The Australian and New Zealand dollars pared their recent gains against the greenback on reports of China’s tolerance of slower growth. China’s shift from seeking “relatively fast” growth in 2006 to higher “quality and efficiency” poses a risk to demand for Australian exports but the sell-off in the AUD/USD has been limited because even at 7%, that’s strong enough growth to prevent a sharp pullback in Australia’s mining sector. Tonight, the minutes from the most recent RBA meeting is scheduled for release. If you recall, the central bank cut interest rates by 25bp earlier this month. At the time, the RBA expressed concerns about the outlook for global growth, but maintained a neutral tone, providing no hints about their bias to ease again next year. Therefore investors will be looking to the minutes for confirmation of the central bank’s bias to ease. The market is currently pricing in 45bp of easing from the RBA over the next 12 months. New Zealand economic data was mixed with consumer confidence rising to its highest level in 5 quarters but service sector activity slowing.
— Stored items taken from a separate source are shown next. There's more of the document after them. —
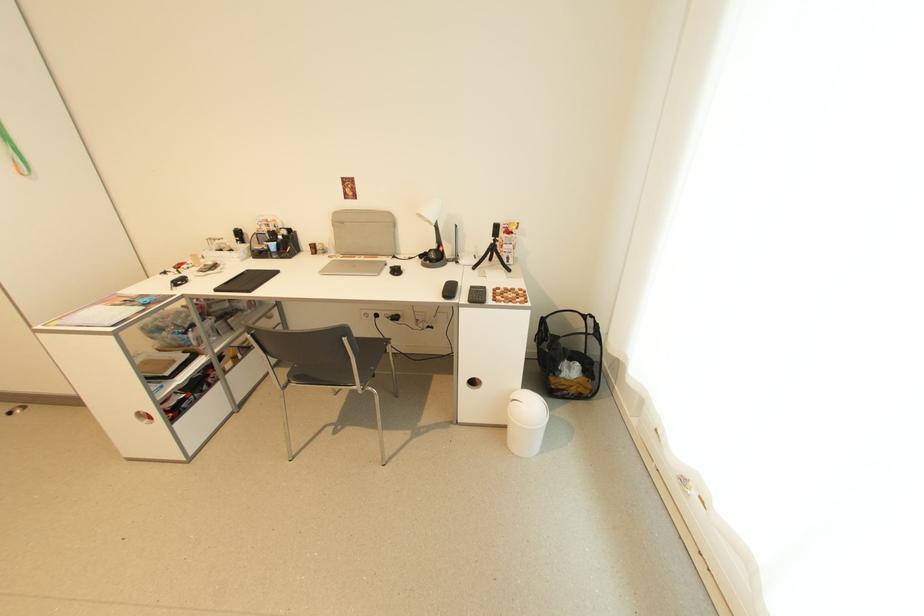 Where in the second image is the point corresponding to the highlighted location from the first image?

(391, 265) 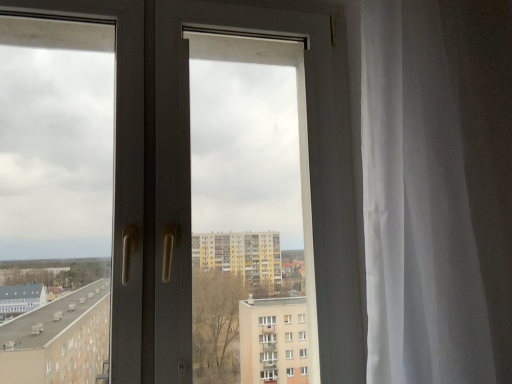 Question: Which is correct: white glossy door at center is inside white sheer curtain at right, or outside of it?

Choices:
 (A) outside
 (B) inside

Answer: (A)

Question: From a real-world perspective, is white glossy door at center positioned above or below white sheer curtain at right?

Choices:
 (A) below
 (B) above

Answer: (B)

Question: Considering the relative positions of white glossy door at center and white sheer curtain at right in the image provided, is white glossy door at center to the left or to the right of white sheer curtain at right?

Choices:
 (A) right
 (B) left

Answer: (B)

Question: In terms of size, does white sheer curtain at right appear bigger or smaller than white glossy door at center?

Choices:
 (A) small
 (B) big

Answer: (B)

Question: From their relative heights in the image, would you say white sheer curtain at right is taller or shorter than white glossy door at center?

Choices:
 (A) short
 (B) tall

Answer: (A)

Question: From the image's perspective, is white sheer curtain at right above or below white glossy door at center?

Choices:
 (A) above
 (B) below

Answer: (A)

Question: Considering the relative positions of white sheer curtain at right and white glossy door at center in the image provided, is white sheer curtain at right to the left or to the right of white glossy door at center?

Choices:
 (A) left
 (B) right

Answer: (B) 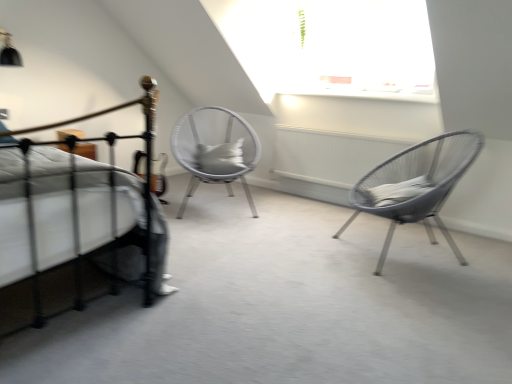 This screenshot has height=384, width=512. What are the coordinates of `vacant space in between metallic wire chair at right, which is counted as the second chair, starting from the left, and black metal bed at left` in the screenshot? It's located at (257, 266). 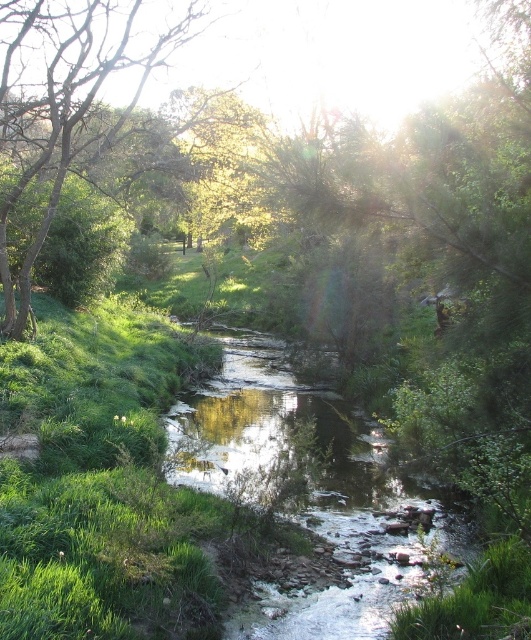 Between point (371, 584) and point (18, 324), which one is positioned behind?

Point (18, 324)

Is clear water stream at center bigger than green leafy tree at left?

Incorrect, clear water stream at center is not larger than green leafy tree at left.

I want to click on clear water stream at center, so click(310, 490). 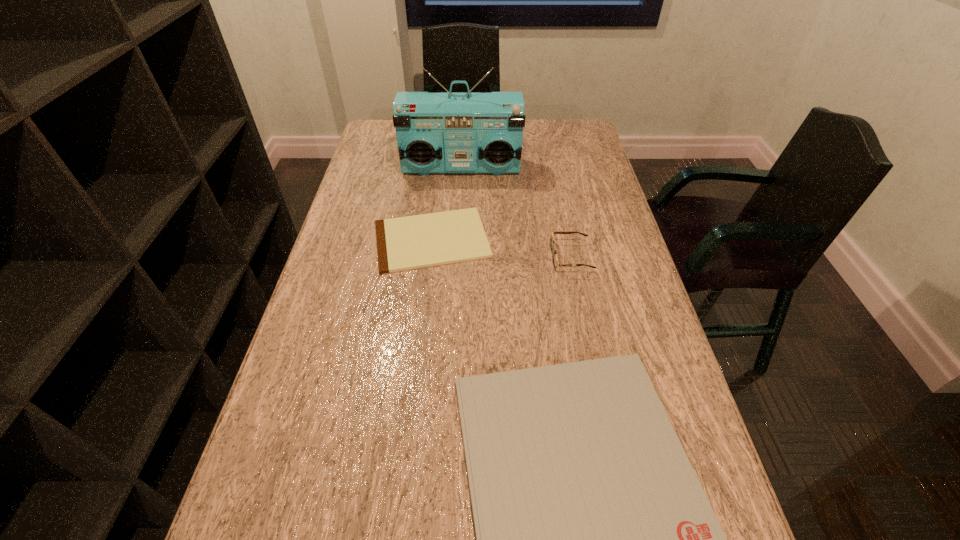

Yet despite the decline in activity, the service sector is still expanding. Stronger than expected demand for Canadian dollar denominated assets lent support to the CAD helping it shrug off the 1.7% decline in existing home sales last month. With a hawkish monetary policy bias from the central bank, the CAD remains one of the best performers.

JPY: Japanese Names Hedging into the Rally

The Japanese Yen ended the North American trading session lower against some but not all of the major currencies. This represents a remarkable turnaround considering that nearly all of the yen pairs hit significant highs at the start of the Asian trading session. This weekend’s election victory by the LDP drove the Yen sharply lower at the Tokyo open, creating a gap that was almost completely filled in USD/JPY. After an initial knee jerk rally, USD/JPY trickled lower throughout the European and North American trading sessions. Japanese names sold after the rally according to our interbank sources to hedge against Yen strength. With the U.S. Fiscal Cliff posing a major risk to the financial markets and global growth, there is a strong chance investors will pile back into the safety of the Yen if there is no deal by the end of the year. The recent rally in USD/JPY provides Japanese corporations with an attractive level to reinitiate their hedges. Since Japan is a net exporter, any hedging will be against Yen strength and would therefore involve selling USD/JPY. However ahead of the Bank of Japan’s monetary policy announcement, we expect any weakness in USD/JPY to be limited to the 82 level. The BoJ is expected to leave rates unchanged but increase asset purchases by another 5 to 10 trillion yen. LDP leader Abe pledged to be tough on China and implement more pro-growth measures such as easier monetary policy and big fiscal spending. The question now is whether Abe will temper his stance now that the LDP has returned to power. With Bank of Japan Shirakawa’s 5 year term ending in April, it may be more complicated to change BoJ law and force the central bank to adopt a higher inflation target than to nominate a candidate who supports easier monetary policy. In the long run, maintaining BoJ independence and repairing ties with their neighbors and their largest trading partner is essential to the country’s economic prosperity and viability.